▶ [Exercise prompt] Your transcription must include every record word for word and no pictures.

(Collection entries)
====

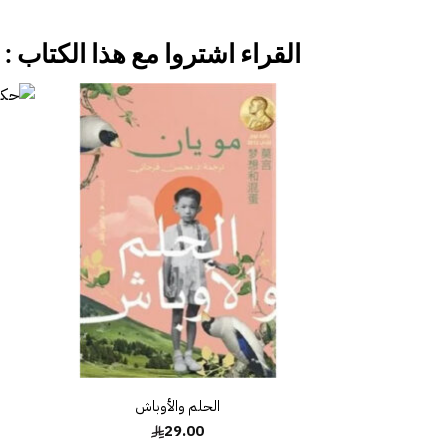
القراء اشتروا مع هذا الكتاب :
إضافة
إلى
قائمة
الرغبات
الحلم والأوباش
29.00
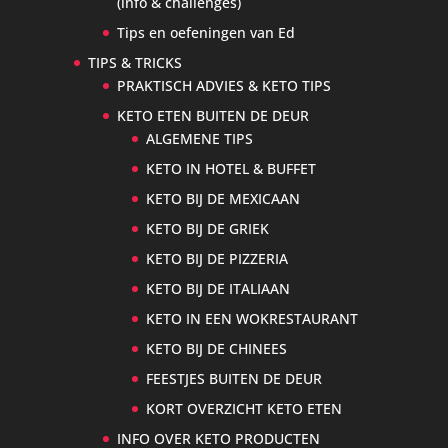
(info & challenges)
Tips en oefeningen van Ed
TIPS & TRICKS
PRAKTISCH ADVIES & KETO TIPS
KETO ETEN BUITEN DE DEUR
ALGEMENE TIPS
KETO IN HOTEL & BUFFET
KETO BIJ DE MEXICAAN
KETO BIJ DE GRIEK
KETO BIJ DE PIZZERIA
KETO BIJ DE ITALIAAN
KETO IN EEN WOKRESTAURANT
KETO BIJ DE CHINEES
FEESTJES BUITEN DE DEUR
KORT OVERZICHT KETO ETEN
INFO OVER KETO PRODUCTEN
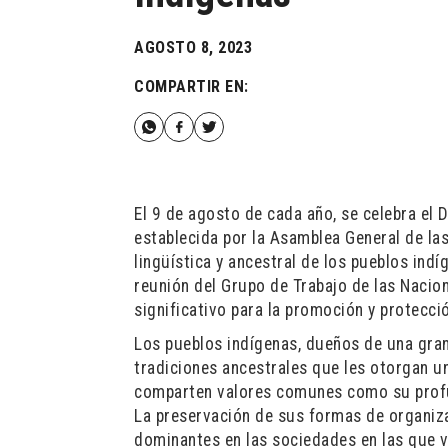
AGOSTO 8, 2023
COMPARTIR EN:
El 9 de agosto de cada año, se celebra el 
establecida por la Asamblea General de las
lingüística y ancestral de los pueblos in
reunión del Grupo de Trabajo de las Nacio
significativo para la promoción y protec
Los pueblos indígenas, dueños de una gran
tradiciones ancestrales que les otorgan u
comparten valores comunes como su profund
La preservación de sus formas de organiza
dominantes en las sociedades en las que vi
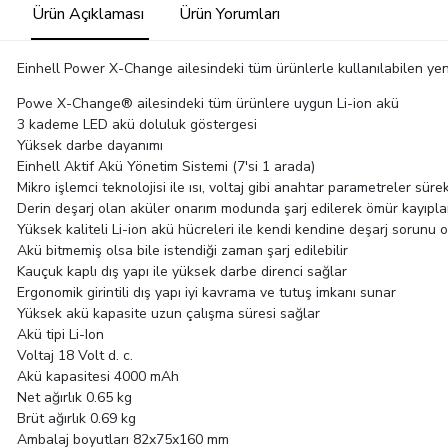
Ürün Açıklaması
Ürün Yorumları
Einhell Power X-Change ailesindeki tüm ürünlerle kullanılabilen yeni
Powe X-Change® ailesindeki tüm ürünlere uygun Li-ion akü
3 kademe LED akü doluluk göstergesi
Yüksek darbe dayanımı
Einhell Aktif Akü Yönetim Sistemi (7'si 1 arada)
Mikro işlemci teknolojisi ile ısı, voltaj gibi anahtar parametreler sürek
Derin deşarj olan aküler onarım modunda şarj edilerek ömür kayıplar
Yüksek kaliteli Li-ion akü hücreleri ile kendi kendine deşarj sorunu 
Akü bitmemiş olsa bile istendiği zaman şarj edilebilir
Kauçuk kaplı dış yapı ile yüksek darbe direnci sağlar
Ergonomik girintili dış yapı iyi kavrama ve tutuş imkanı sunar
Yüksek akü kapasite uzun çalışma süresi sağlar
Akü tipi Li-Ion
Voltaj 18 Volt d. c.
Akü kapasitesi 4000 mAh
Net ağırlık 0.65 kg
Brüt ağırlık 0.69 kg
Ambalaj boyutları 82x75x160 mm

====

▶ [Worked solution]
القراء اشتروا مع هذا الكتاب :
إضافة
إلى
قائمة
الرغبات
الحلم والأوباش
29.00
(info & challenges)
Tips en oefeningen van Ed
TIPS & TRICKS
PRAKTISCH ADVIES & KETO TIPS
KETO ETEN BUITEN DE DEUR
ALGEMENE TIPS
KETO IN HOTEL & BUFFET
KETO BIJ DE MEXICAAN
KETO BIJ DE GRIEK
KETO BIJ DE PIZZERIA
KETO BIJ DE ITALIAAN
KETO IN EEN WOKRESTAURANT
KETO BIJ DE CHINEES
FEESTJES BUITEN DE DEUR
KORT OVERZICHT KETO ETEN
INFO OVER KETO PRODUCTEN
AGOSTO 8, 2023
COMPARTIR EN:
El 9 de agosto de cada año, se celebra el 
establecida por la Asamblea General de las
lingüística y ancestral de los pueblos in
reunión del Grupo de Trabajo de las Nacio
significativo para la promoción y protec
Los pueblos indígenas, dueños de una gran
tradiciones ancestrales que les otorgan u
comparten valores comunes como su profund
La preservación de sus formas de organiza
dominantes en las sociedades en las que vi
Ürün Açıklaması
Ürün Yorumları
Einhell Power X-Change ailesindeki tüm ürünlerle kullanılabilen yeni
Powe X-Change® ailesindeki tüm ürünlere uygun Li-ion akü
3 kademe LED akü doluluk göstergesi
Yüksek darbe dayanımı
Einhell Aktif Akü Yönetim Sistemi (7'si 1 arada)
Mikro işlemci teknolojisi ile ısı, voltaj gibi anahtar parametreler sürek
Derin deşarj olan aküler onarım modunda şarj edilerek ömür kayıplar
Yüksek kaliteli Li-ion akü hücreleri ile kendi kendine deşarj sorunu 
Akü bitmemiş olsa bile istendiği zaman şarj edilebilir
Kauçuk kaplı dış yapı ile yüksek darbe direnci sağlar
Ergonomik girintili dış yapı iyi kavrama ve tutuş imkanı sunar
Yüksek akü kapasite uzun çalışma süresi sağlar
Akü tipi Li-Ion
Voltaj 18 Volt d. c.
Akü kapasitesi 4000 mAh
Net ağırlık 0.65 kg
Brüt ağırlık 0.69 kg
Ambalaj boyutları 82x75x160 mm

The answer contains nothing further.